Pejalan seperti kamu pasti seneng baca catatan perjalanan atau travelog. Catatan perjalanan memang punya energi misterius yang bisa menggerakkan pembaca buat bertualang.
Tapi kamu sadar nggak sih kalau 5 kata dan idiom di bawah ini sering banget kamu temukan dalam catatan perjalanan?
1. Surga
Kata “surga” sering banget kamu temukan dalam catatan perjalanan, entah di metadata, judul, atau dalam tulisan inti. Selain buat menarik calon pembaca—siapa sih yang nggak mau masuk surga?—kata surga barangkali dianggap bisa mewakili keelokan sebuah destinasi. Penulisnya nggak perlu mendeskripsikan objek secara panjang lebar. Singkat saja: surga.

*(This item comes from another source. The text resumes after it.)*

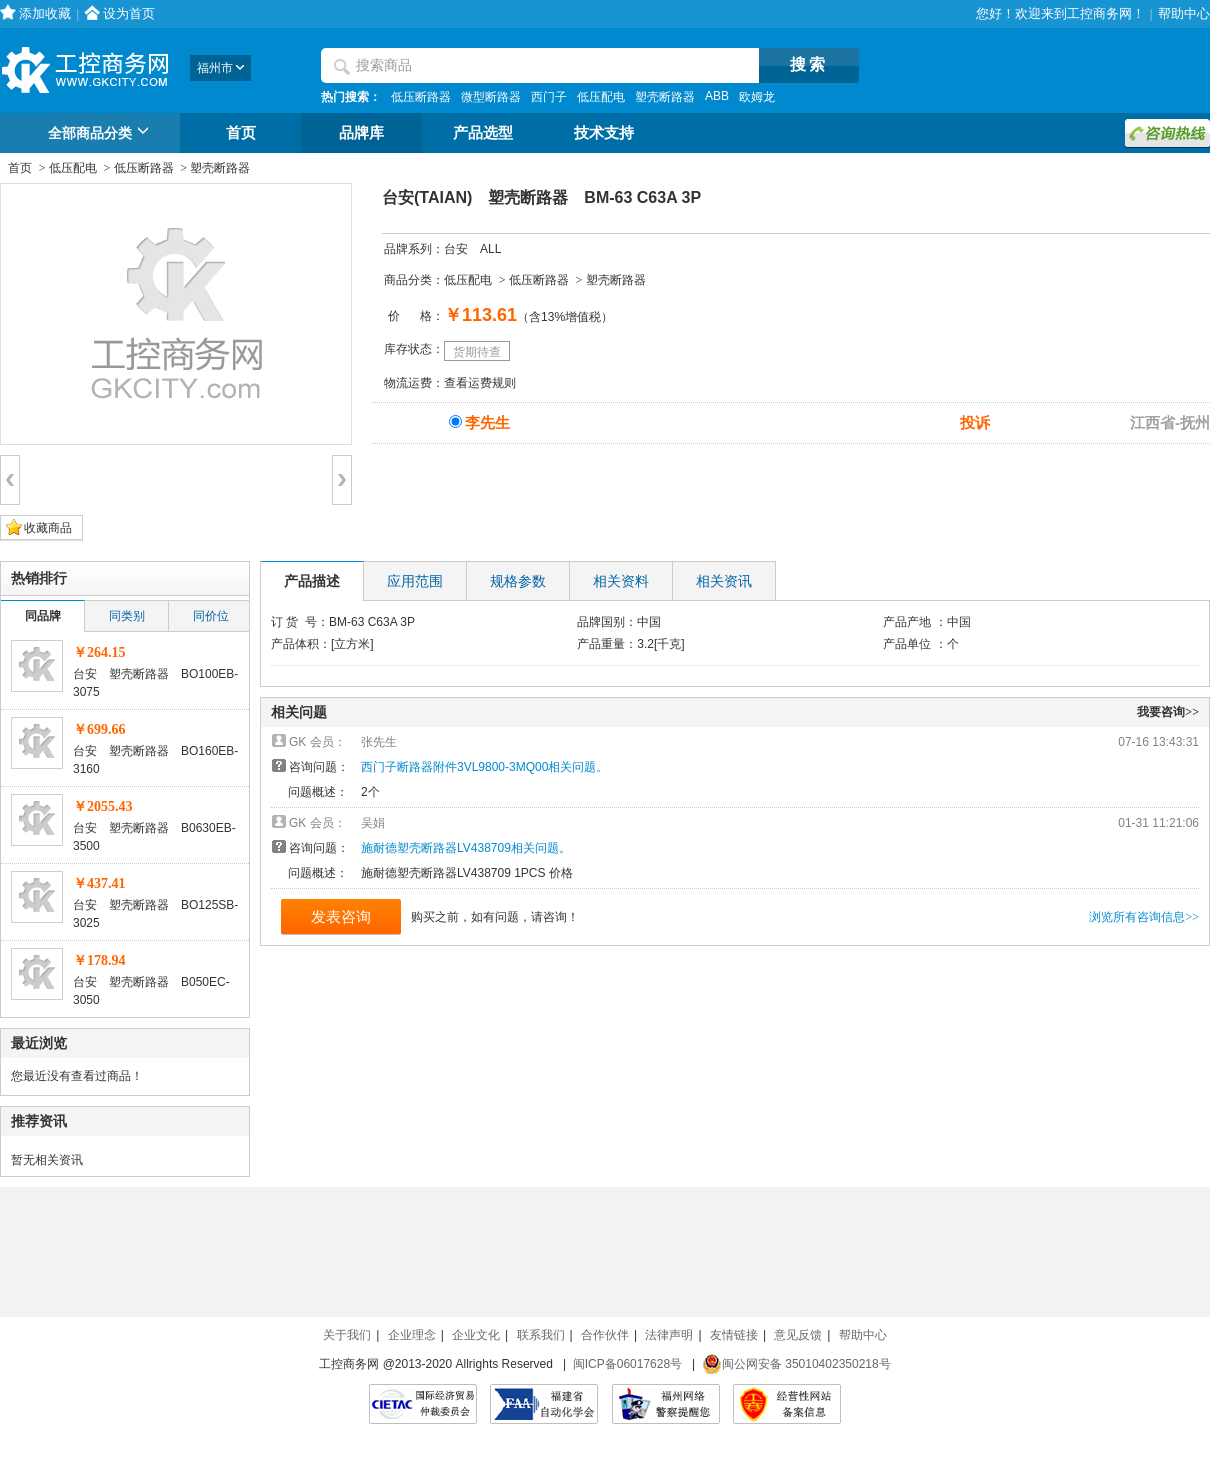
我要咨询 (1168, 712)
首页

Tapi, kalau kita sudah telanjur menganggap sesuatu sebagai surga, berarti nggak ada yang perlu diubah lagi dong dari destinasi itu? Surga ‘kan jadi semacam destinasi impian, yang flawless alias tanpa kekurangan. Padahal di tempat-tempat yang kamu bilang “surga” itu mungkin saja masih banyak orang yang kekurangan, yang juga perlu dikasih kesempatan buat meraih kesuksesan seperti yang kamu peroleh.
2. Eksotis
Selain surga, ada kata lain yang juga sering digunakan dalam catatan perjalanan, yakni eksotis. Eksotis ini adalah kata sifat alias adjektiva (kata bendanya “keeksotisan”). KBBI merangkum tiga arti eksotis. Pertama, memiliki daya tarik khas karena belum banyak dikenal umum; kedua, diperkenalkan atau dimasukkan dari luar negeri (tentang mode, gagasan, dan sebagainya); dan ketiga, bergaya asing; luar biasa, istimewa, aneh, ganjil.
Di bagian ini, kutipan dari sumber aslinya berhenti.